Camminare è rivoluzione? È un atto democratico?

Numerosi sono gli eventi che nella Storia sono rappresentati come rivoluzioni nate dal camminare. 

Dalle più famose e note, (la marcia del popolo su Versailles nell’ottobre 1789, la Lunga Marcia di Mao Tze Dong nel 1934,  la Marcia del sale di Gandhi nel 1930 , la Marcia da Selma a Montgomery  con Martin Luther King nel 1965) alle più recenti (la marcia dei profughi, in maggioranza siriani che nel 2015 ha raggiunto la Germania dall’Ungheria, dove la polizia aveva bloccato ogni tipo di linea di comunicazione o la carovana dei migranti dal Centro America attraverso il Messico, fino al confine con gli Stati Uniti d’America nel 2018).  

In realtà, non si può affermare che tutte le marce nella Storia siano state la scintilla che ha dato vita a rivoluzioni, però ognuna di loro, per quanta risonanza (grande piccola) possa aver avuto, è un elemento ricorrente in un processo di trasformazione. 

Del resto quale migliore metafora se non quella di un “cammino”, può rappresentare una fase di cambiamento? 

Nella letteratura di nicchia inoltre, numerosi sono gli autori che assumono il simbolo “del camminare” come un transferche rappresenta la metamorfosi di singoli individui o di gruppi di persone. Quasi tutti coloro che scrivono in questo settore, indagano l’evoluzione personale oppure collettiva, attraverso la rappresentazione del cammino come un elemento di “passaggio” da una fase all’altra, da una condizione ad un’altra, ecc. 

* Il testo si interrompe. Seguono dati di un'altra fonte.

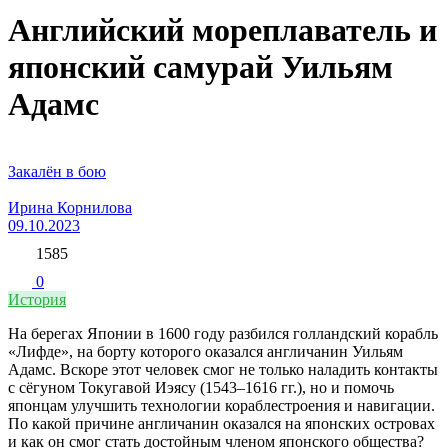
Английский мореплаватель и
японский самурай Уильям
Адамс
Закалён в бою
Ирина Корнилова
09.10.2023
1585
0
История
На берегах Японии в 1600 году разбился голландский корабль
«Лифде», на борту которого оказался англичанин Уильям
Адамс. Вскоре этот человек смог не только наладить контакты
с сёгуном Токугавой Иэясу (1543–1616 гг.), но и помочь
японцам улучшить технологии кораблестроения и навигации.
По какой причине англичанин оказался на японских островах
и как он смог стать достойным членом японского общества?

Ma il camminare, l’essere pellegrini (l’andar per agro),il farsi viandanti (andar per via viaggiando a piedi per lunga distanza)raccoglie nel corso dei secoli anche alcune suggestioni in qualità di atto democratico. 

Rebecca Solnit in Storia del Camminare (Ponte alle Grazie 2018) indaga approfonditamente sulla trasformazione di un’azione intesa da sempre come inevitabile per gli spostamenti, ad attività di profonda comunione con il paesaggio e la natura. 

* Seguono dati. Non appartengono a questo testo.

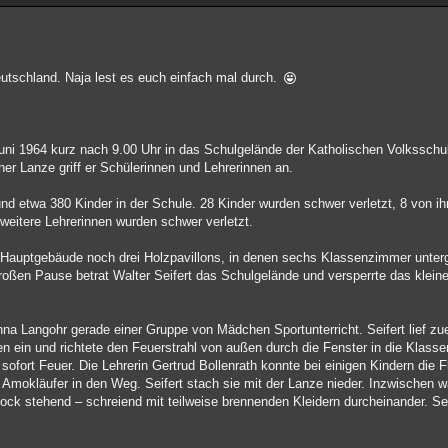
 Deutschland. Naja lest es euch einfach mal durch.
uni 1964 kurz nach 9.00 Uhr in das Schulgelände der Katholischen Volksschul
er Lanze griff er Schülerinnen und Lehrerinnen an.
d etwa 380 Kinder in der Schule. 28 Kinder wurden schwer verletzt, 8 von ih
 weitere Lehrerinnen wurden schwer verletzt.
 Hauptgebäude noch drei Holzpavillons, in denen sechs Klassenzimmer unter
roßen Pause betrat Walter Seifert das Schulgelände und versperrte das klein
Anna Langohr gerade einer Gruppe von Mädchen Sportunterricht. Seifert lief zu
en ein und richtete den Feuerstrahl von außen durch die Fenster in die Klass
sofort Feuer. Die Lehrerin Gertrud Bollenrath konnte bei einigen Kindern die
em Amokläufer in den Weg. Seifert stach sie mit der Lanze nieder. Inzwischen
hock stehend – schreiend mit teilweise brennenden Kleidern durcheinander. Seif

Questo rovesciamentopassa per la frequentazione di ambienti via via meno domestici, protetti a spazi esterni sempre più ampi. 

In epoca medievale, l’edificio del Potere era rappresentato dal castello, protetto, fortificato, circondato da alte mura. In esso non trovavano spazio giardini, al limite dei piccoli orti produttivi a volte abbelliti dal gusto personale della signora del luogo o dei monaci. 

Il passeggio per diletto viene, esercitato sulle anguste mura merlate oppure nei saloni trasformati successivamente in gallerie coperte, abbellite da specchi e opere d’arte d’ogni tipo. 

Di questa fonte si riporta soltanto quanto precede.